午前6:45(日本時間 午後9:45) 

第一子 希美人(キビト)がこの世に生まれ出(いで)たことを 

慎んでご報告申し上げます


2004年12月7日(火曜日)

ううう マタニティ・ブルー

・・・オレが


2004年12月9日(木曜日)

ホリデー・シーズンで出費がかさむのか、単にタイミングの問題なのか、とにかくハーモニカ・カーンがステージに呼ばれたとき、ロザには観客がひとりもいなかった。

彼はいつも数曲唄うと両手を挙げて挨拶をし、客席に下りて黒いソフト帽を手にチップを集めて廻る。帽子の中に数ドル入るときもあれば、小銭さえ貰えないときもある。決して一義的に金を欲しているのではなく、自分のパフォーマンスに対する評価を求めているだけだ。ところが今晩はその相手がひとりもいない。
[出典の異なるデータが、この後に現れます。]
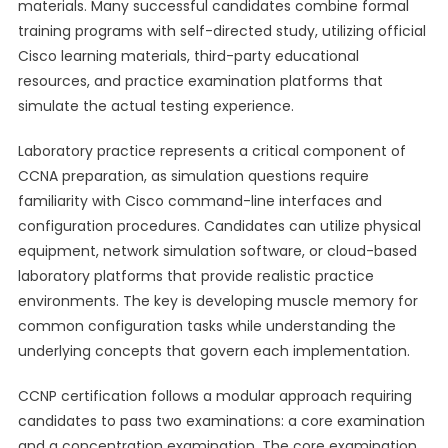
materials. Many successful candidates combine formal
training programs with self-directed study, utilizing official
Cisco learning materials, third-party educational
resources, and practice examination platforms that
simulate the actual testing experience.
Laboratory practice represents a critical component of
CCNA preparation, as simulation questions require
familiarity with Cisco command-line interfaces and
configuration procedures. Candidates can utilize physical
equipment, network simulation software, or cloud-based
laboratory platforms that provide realistic practice
environments. The key is developing muscle memory for
common configuration tasks while understanding the
underlying concepts that govern each implementation.
CCNP certification follows a modular approach requiring
candidates to pass two examinations: a core examination
and a concentration examination. The core examination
床に寝転ぶこともなく一曲だけ短く唄うとゆっくり振り向き、演奏を付き合ったオレたちに向かってカーンは深々とお辞儀をした。そしてタップ用の持参の板を脇に抱えると、寂しそうに去っていった。

彼を追って幾許(いくばく)かの「ブルース受講料」を手渡したくなったが、そんなことをすれば、餌付けされた野生動物のようになってしまい失礼だし、何よりも次のゲストが演奏を始めると、オレの清い心はすっかり失せていた。


2004年12月10日(金曜日)

SOBがロザでジュニア・ウェルズ誕生パーティ・・・死後も誕生会してもらえるんや。

まったくトニーは何にでもこじつけて客を集めようとする。でもそれがイタリア商売人の素晴らしいところ。ロニー・べーカー・ブルークスを始め、デロリス・スコットやトレイたちも遊びに来ていた。

最終セットの中ほどにピアノのデトロイト・ジュニア現れる。いつもは呼ばれてもぐずぐずして上がらなかったりするのだが、珍しく誰も呼ばないのにオレの方へと向かって来た。(えっ!?オッサン、美味しいソロ前にオレを引きずり下ろすの?)はっはぁー、ウチのベースのニックとからみたいのだ。

ニック・チャールズはハウリング・ウルフを始め、マディやウイリー・ディクソン、ジュニア・ウエルズ、バディ・ガイなど、ほとんどの巨匠たちと演奏をしてきた。だからリーダーのビリーでさえ、ベースが爆音を奏でても、半音が聴き取れず音を外しても、キメを忘れてしまっても、コーラスを入れなくても、あまり強く文句は言えない。

そのニックが丁度唄っていた("Next Time You See Me")ので嬉しくなったらしく、デトロイトは杖をカタカタさせオレにスリ寄り、『キーは何だ?』と問うてきた。『ハイ、"G"でございます(お前はピアニストを何十年やっとんねん!キーくらい耳で当てろ!)』

アリヨ、老いたデトロイト・ジュニアに美味しいソロを取り上げられる。

デトロイトがピアノ前を占拠したときは丸山さんのギターソロの途中で、本来オレのソロがある2コーラス前だった。事情を知るはずもないデトロイトが、ギターソロ終わりで直ぐにピアノソロを弾けるはずもなく、あたふたしている間に1コーラス消化。デトロイトようやく己(おの)が番に気付き、それでも慌てずゆったりとソロを奏で始める。ゆったり過ぎて本人もソロを弾いているのか、バッキングを弾いているのか分からなかったのかも知れない。調子に乗ってきたのは3コーラス目からだった。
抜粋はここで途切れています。